E’ un paradosso che il SUV più potente e veloce mai costruito appartenga alla Jeep, casa automobilistica specializzata per tradizione in fuoristrada duri-e-puri. Nel caso della Grand Cherokee Trackhawk le convinzioni però sono state messe da parte, complice la presenza del motore V8 sovralimentato delle Dodge Hellcat, che regala a una vettura da oltre 2,4 tonnellate prestazioni in linea con quelle di sportive più leggere e blasonate: Jeep dichiara un’accelerazione 0-96 km/h in 3,5 secondi, un tempo di 11,6 secondi sul quarto di miglio e una velocità massima di 290 km/h. Il nuovo modello esordisce al Salone di New York (14-23 aprile) e adotta una serie di novità a livello tecnico, studiate per migliorare la gestione dei cavalli o per tenerli sotto controllo: i freni anteriori da 40 cm sono i più grandi mai montati su una Jeep.
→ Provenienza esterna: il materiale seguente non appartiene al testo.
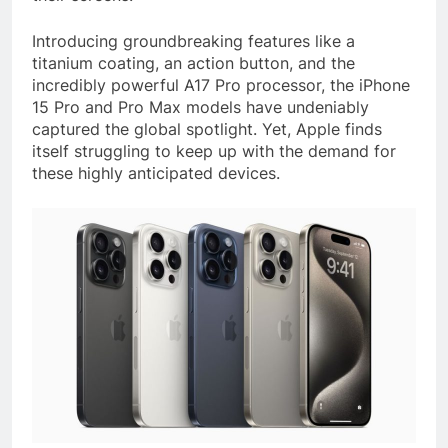
Introducing groundbreaking features like a
titanium coating, an action button, and the
incredibly powerful A17 Pro processor, the iPhone
15 Pro and Pro Max models have undeniably
captured the global spotlight. Yet, Apple finds
itself struggling to keep up with the demand for
these highly anticipated devices.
Cambio aggiornato e 5 schemi per la trazione integrale


La Jeep Grand Cherokee Trackhawk riprende il V8 6.2 delle Dodge Challenger Hellcat e Charger Hellcat. E’ sovralimentato attraverso un compressore volumetrico, che lo rende un motore con pochi eguali nell’attuale panorama automobilistico: la potenza è di 717 CV e la coppia si attesta a 874 Nm. Qualcuno potrebbe obiettare che la Tesla Model X P100D sviluppa quasi 800 CV e copre lo 0-100 km/h in 2,8 secondi, ma in realtà la Model X rientra nella categoria dei crossover e non "ruba" i primati della Trackhawk. I tecnici della Jeep hanno irrobustito una lunga serie di componenti interni del motore e aggiornato il cambio automatico ad otto marce TorqueFlite, che tiene in considerazione diversi parametri e seleziona la mappatura indicata per il frangente di guida. Il selettore del Select-Track consente poi di scegliere le modalità di guida Auto, Sport, Track, Tow e Snow per la trazione integrale.


Con il sistema multimediale ti senti un vero pilota


L’allestimento Trackhawk prevede inoltre ammortizzatori adattivi Bilstein, ruote da 20 pollici (optional quelle in alluminio forgiato) e l’impianto frenante Brembo, con dischi da 40 e 38 cm, che frenano l’auto da 100 km/h in meno di 35 metri. Nell’abitacolo si trovano il quadro strumenti con tachimetro da 320 km/h, dettagli in fibra di carbonio, loghi specifici per il modello e le schermate Performance Pages del sistema multimediale Uconnect, che restituiscono anche un pannello dinamometrico con i cavalli e la coppia erogati in quel momento. Alcuni dati si possono scaricare su una penna USB e visualizzare su un pc. All’esterno si trovano nuove appendici aerodinamiche, archi passaruota maggiorati e paraurti di fattura inedita, con prese d’aria per agevolare il raffreddamento di motori, freni e trasmissione.